WHAT TO PRODUCE
Line for line, return the data exactly, omitting all pictures.

Collection entries
****

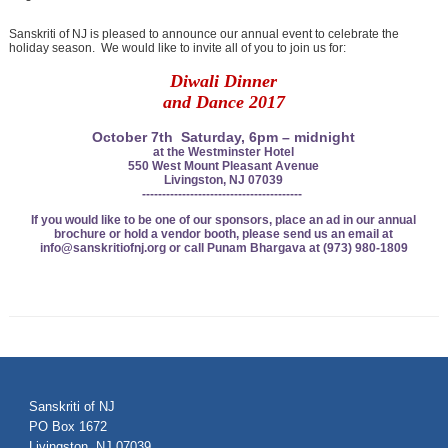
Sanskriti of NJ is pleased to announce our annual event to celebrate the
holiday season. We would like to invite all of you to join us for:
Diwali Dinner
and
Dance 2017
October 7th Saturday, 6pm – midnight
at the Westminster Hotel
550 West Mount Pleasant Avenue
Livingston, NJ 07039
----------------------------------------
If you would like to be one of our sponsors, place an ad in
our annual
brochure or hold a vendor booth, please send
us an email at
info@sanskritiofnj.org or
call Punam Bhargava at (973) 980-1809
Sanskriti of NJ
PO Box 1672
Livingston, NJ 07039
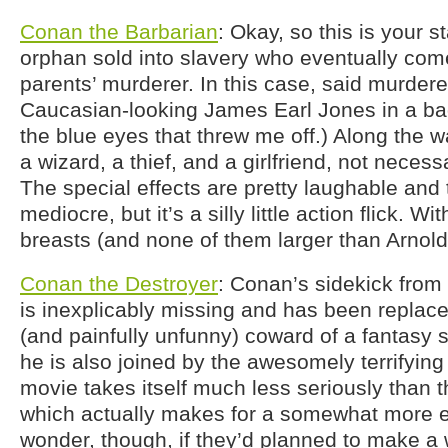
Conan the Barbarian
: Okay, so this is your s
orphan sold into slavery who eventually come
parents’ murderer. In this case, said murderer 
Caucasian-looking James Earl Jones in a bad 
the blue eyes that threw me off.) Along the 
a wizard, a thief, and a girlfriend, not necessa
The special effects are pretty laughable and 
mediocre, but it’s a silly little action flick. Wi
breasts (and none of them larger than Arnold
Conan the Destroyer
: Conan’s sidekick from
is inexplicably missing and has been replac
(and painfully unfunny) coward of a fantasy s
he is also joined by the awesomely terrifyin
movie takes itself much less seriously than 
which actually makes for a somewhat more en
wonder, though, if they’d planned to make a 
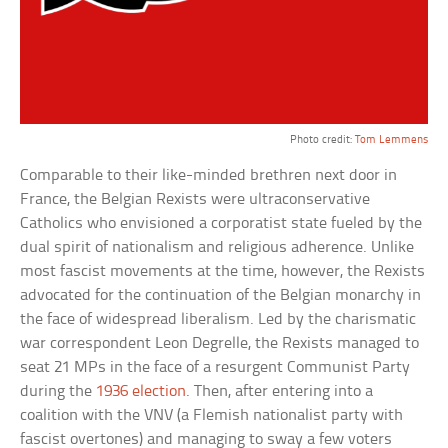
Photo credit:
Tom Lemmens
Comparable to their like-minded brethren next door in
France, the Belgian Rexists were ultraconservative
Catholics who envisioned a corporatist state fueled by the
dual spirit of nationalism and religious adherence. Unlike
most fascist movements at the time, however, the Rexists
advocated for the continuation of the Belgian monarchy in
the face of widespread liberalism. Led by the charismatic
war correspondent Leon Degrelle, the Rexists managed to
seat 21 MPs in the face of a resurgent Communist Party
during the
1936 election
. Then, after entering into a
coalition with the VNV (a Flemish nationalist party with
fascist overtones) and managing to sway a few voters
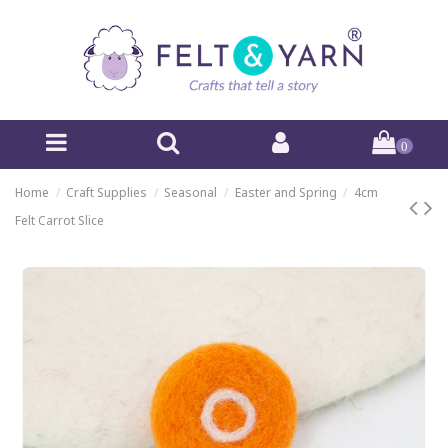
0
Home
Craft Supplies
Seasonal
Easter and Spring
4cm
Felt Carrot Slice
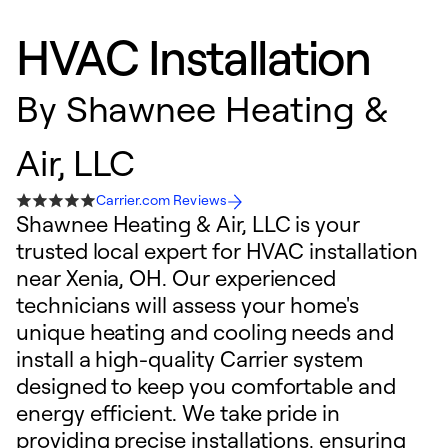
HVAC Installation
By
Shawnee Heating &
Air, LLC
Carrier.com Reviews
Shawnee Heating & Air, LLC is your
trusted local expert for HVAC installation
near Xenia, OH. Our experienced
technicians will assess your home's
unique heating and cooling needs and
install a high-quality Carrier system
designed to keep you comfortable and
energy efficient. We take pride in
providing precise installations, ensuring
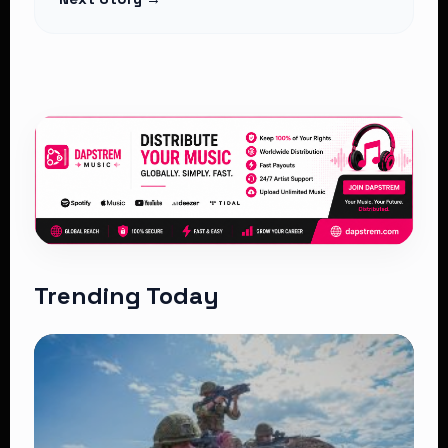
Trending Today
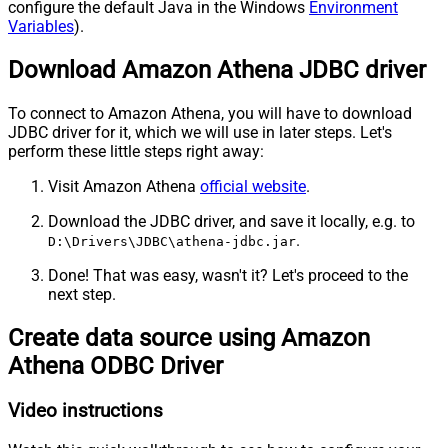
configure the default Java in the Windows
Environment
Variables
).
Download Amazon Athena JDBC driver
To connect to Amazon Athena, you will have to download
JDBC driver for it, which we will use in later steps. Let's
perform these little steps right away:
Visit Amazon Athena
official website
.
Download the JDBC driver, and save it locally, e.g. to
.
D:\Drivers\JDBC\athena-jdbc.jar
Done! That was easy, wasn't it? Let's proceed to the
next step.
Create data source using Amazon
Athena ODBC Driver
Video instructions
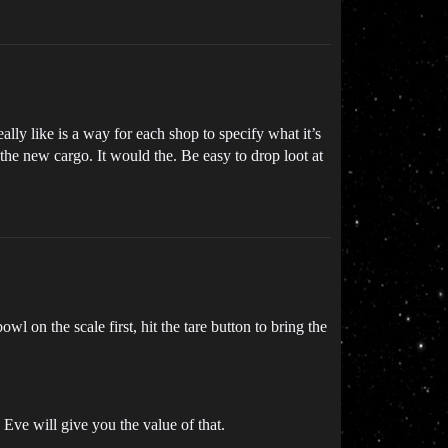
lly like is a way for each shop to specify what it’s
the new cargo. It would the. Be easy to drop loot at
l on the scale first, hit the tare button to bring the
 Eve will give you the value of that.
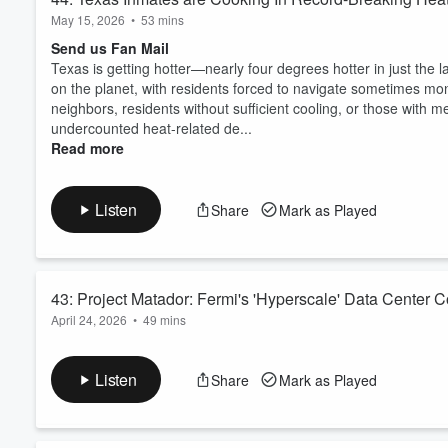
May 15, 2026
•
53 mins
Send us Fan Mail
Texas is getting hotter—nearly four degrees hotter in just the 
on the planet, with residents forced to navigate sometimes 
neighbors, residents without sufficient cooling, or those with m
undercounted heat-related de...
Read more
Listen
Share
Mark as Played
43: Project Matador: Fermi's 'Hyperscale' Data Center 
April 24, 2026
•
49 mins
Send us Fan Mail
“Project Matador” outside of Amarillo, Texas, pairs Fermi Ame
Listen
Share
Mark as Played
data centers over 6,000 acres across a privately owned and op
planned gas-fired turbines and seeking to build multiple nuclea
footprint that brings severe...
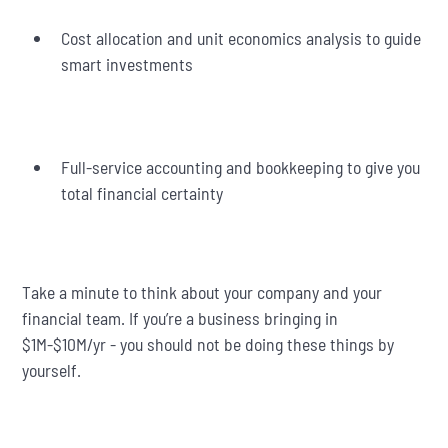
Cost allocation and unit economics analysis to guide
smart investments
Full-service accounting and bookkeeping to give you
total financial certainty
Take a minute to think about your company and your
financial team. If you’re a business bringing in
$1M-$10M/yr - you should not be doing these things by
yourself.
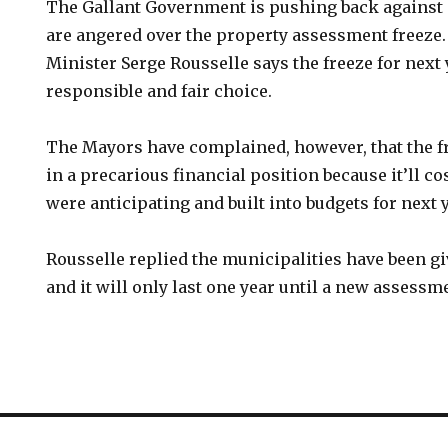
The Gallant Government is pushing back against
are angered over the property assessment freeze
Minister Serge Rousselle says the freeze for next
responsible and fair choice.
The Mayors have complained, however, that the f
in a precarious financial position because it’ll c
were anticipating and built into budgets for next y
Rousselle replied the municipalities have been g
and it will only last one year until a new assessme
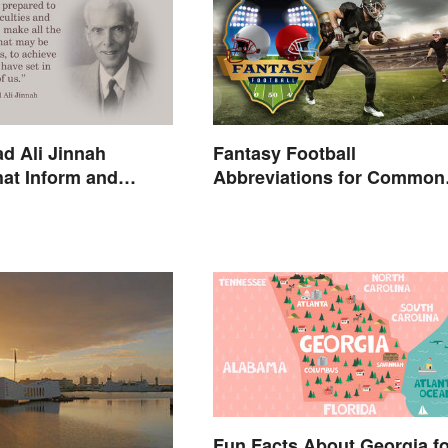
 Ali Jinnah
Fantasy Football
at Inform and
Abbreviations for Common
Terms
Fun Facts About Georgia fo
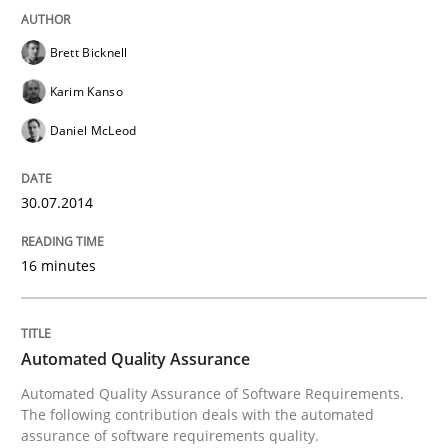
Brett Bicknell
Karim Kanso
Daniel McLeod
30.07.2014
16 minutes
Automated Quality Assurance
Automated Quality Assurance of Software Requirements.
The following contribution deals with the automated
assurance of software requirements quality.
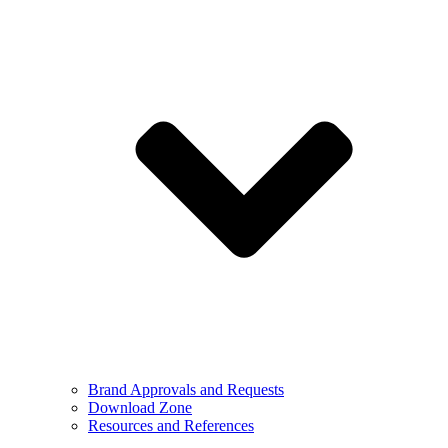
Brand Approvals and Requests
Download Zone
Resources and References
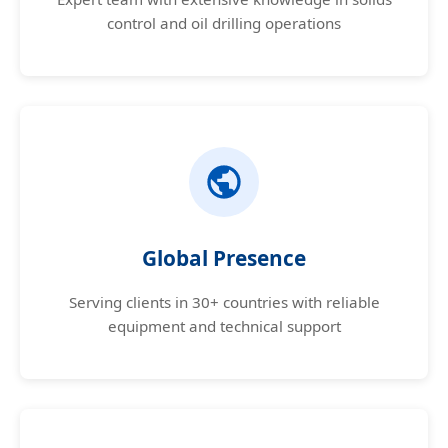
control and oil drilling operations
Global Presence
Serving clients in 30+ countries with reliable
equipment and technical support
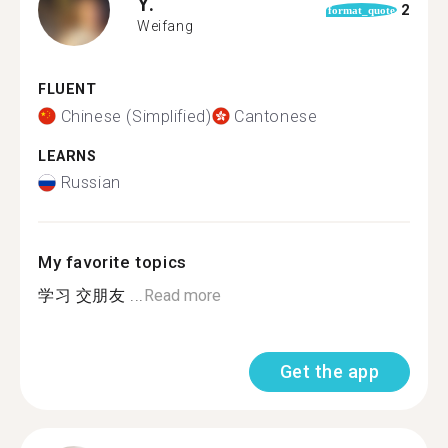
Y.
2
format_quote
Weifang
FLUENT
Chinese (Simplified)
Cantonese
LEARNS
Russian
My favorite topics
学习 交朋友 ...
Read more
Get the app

****

TASK RESULT
Sanskriti of NJ is pleased to announce our annual event to celebrate the
holiday season. We would like to invite all of you to join us for:
Diwali Dinner
and
Dance 2017
October 7th Saturday, 6pm – midnight
at the Westminster Hotel
550 West Mount Pleasant Avenue
Livingston, NJ 07039
----------------------------------------
If you would like to be one of our sponsors, place an ad in
our annual
brochure or hold a vendor booth, please send
us an email at
info@sanskritiofnj.org or
call Punam Bhargava at (973) 980-1809
Sanskriti of NJ
PO Box 1672
Livingston, NJ 07039
Conan the Barbarian
: Okay, so this is your s
orphan sold into slavery who eventually come
parents’ murderer. In this case, said murderer 
Caucasian-looking James Earl Jones in a bad 
the blue eyes that threw me off.) Along the 
a wizard, a thief, and a girlfriend, not necessa
The special effects are pretty laughable and 
mediocre, but it’s a silly little action flick. Wi
breasts (and none of them larger than Arnold
Conan the Destroyer
: Conan’s sidekick from
is inexplicably missing and has been replac
(and painfully unfunny) coward of a fantasy s
he is also joined by the awesomely terrifyin
movie takes itself much less seriously than 
which actually makes for a somewhat more en
wonder, though, if they’d planned to make a 
Photo credit:
Tom Lemmens
Comparable to their like-minded brethren next door in
France, the Belgian Rexists were ultraconservative
Catholics who envisioned a corporatist state fueled by the
dual spirit of nationalism and religious adherence. Unlike
most fascist movements at the time, however, the Rexists
advocated for the continuation of the Belgian monarchy in
the face of widespread liberalism. Led by the charismatic
war correspondent Leon Degrelle, the Rexists managed to
seat 21 MPs in the face of a resurgent Communist Party
during the
1936 election
. Then, after entering into a
coalition with the VNV (a Flemish nationalist party with
fascist overtones) and managing to sway a few voters
0
Home
Craft Supplies
Seasonal
Easter and Spring
4cm
Felt Carrot Slice
HVAC Installation
By
Shawnee Heating &
Air, LLC
Carrier.com Reviews
Shawnee Heating & Air, LLC is your
trusted local expert for HVAC installation
near Xenia, OH. Our experienced
technicians will assess your home's
unique heating and cooling needs and
install a high-quality Carrier system
designed to keep you comfortable and
energy efficient. We take pride in
providing precise installations, ensuring
Trending Today
configure the default Java in the Windows
Environment
Variables
).
Download Amazon Athena JDBC driver
To connect to Amazon Athena, you will have to download
JDBC driver for it, which we will use in later steps. Let's
perform these little steps right away:
Visit Amazon Athena
official website
.
Download the JDBC driver, and save it locally, e.g. to
.
D:\Drivers\JDBC\athena-jdbc.jar
Done! That was easy, wasn't it? Let's proceed to the
next step.
Create data source using Amazon
Athena ODBC Driver
Video instructions
lly like is a way for each shop to specify what it’s
the new cargo. It would the. Be easy to drop loot at
l on the scale first, hit the tare button to bring the
 Eve will give you the value of that.
May 15, 2026
•
53 mins
Send us Fan Mail
Texas is getting hotter—nearly four degrees hotter in just the 
on the planet, with residents forced to navigate sometimes 
neighbors, residents without sufficient cooling, or those with m
undercounted heat-related de...
Read more
Listen
Share
Mark as Played
43: Project Matador: Fermi's 'Hyperscale' Data Center 
April 24, 2026
•
49 mins
Send us Fan Mail
“Project Matador” outside of Amarillo, Texas, pairs Fermi Ame
Listen
Share
Mark as Played
data centers over 6,000 acres across a privately owned and op
planned gas-fired turbines and seeking to build multiple nuclea
footprint that brings severe...
Cost allocation and unit economics analysis to guide
smart investments
Full-service accounting and bookkeeping to give you
total financial certainty
Take a minute to think about your company and your
financial team. If you’re a business bringing in
$1M-$10M/yr - you should not be doing these things by
yourself.
The Gallant Government is pushing back against
are angered over the property assessment freeze
Minister Serge Rousselle says the freeze for next
responsible and fair choice.
The Mayors have complained, however, that the f
in a precarious financial position because it’ll c
were anticipating and built into budgets for next y
Rousselle replied the municipalities have been g
and it will only last one year until a new assessme
 Ali Jinnah
Fantasy Football
at Inform and
Abbreviations for Common
Terms
Fun Facts About Georgia fo
Brett Bicknell
Karim Kanso
Daniel McLeod
30.07.2014
16 minutes
Automated Quality Assurance
Automated Quality Assurance of Software Requirements.
The following contribution deals with the automated
assurance of software requirements quality.
Brand Approvals and Requests
Download Zone
Resources and References
control and oil drilling operations
Global Presence
Serving clients in 30+ countries with reliable
equipment and technical support
Y.
2
format_quote
Weifang
FLUENT
Chinese (Simplified)
Cantonese
LEARNS
Russian
My favorite topics
学习 交朋友 ...
Read more
Get the app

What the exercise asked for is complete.